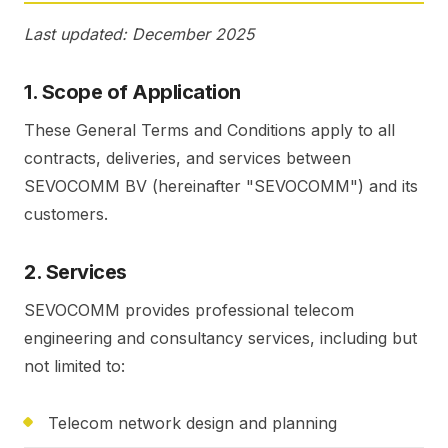
Last updated: December 2025
1. Scope of Application
These General Terms and Conditions apply to all
contracts, deliveries, and services between
SEVOCOMM BV (hereinafter "SEVOCOMM") and its
customers.
2. Services
SEVOCOMM provides professional telecom
engineering and consultancy services, including but
not limited to:
Telecom network design and planning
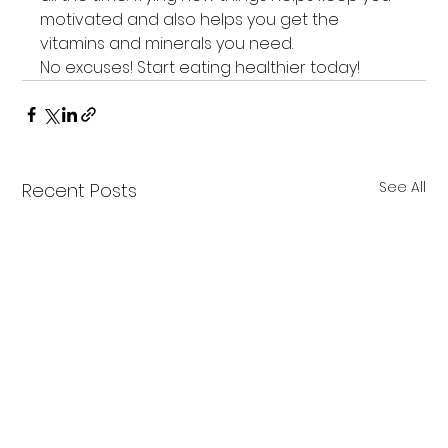
motivated and also helps you get the 
vitamins and minerals you need.
No excuses! Start eating healthier today!
See All
Recent Posts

#### How to complete this task:
Restate the entries word for word, though any image they contain should not appear.

#### Completed task:
Last updated: December 2025
1. Scope of Application
These General Terms and Conditions apply to all
contracts, deliveries, and services between
SEVOCOMM BV (hereinafter "SEVOCOMM") and its
customers.
2. Services
SEVOCOMM provides professional telecom
engineering and consultancy services, including but
not limited to:
Telecom network design and planning
motivated and also helps you get the 
vitamins and minerals you need.
No excuses! Start eating healthier today!
See All
Recent Posts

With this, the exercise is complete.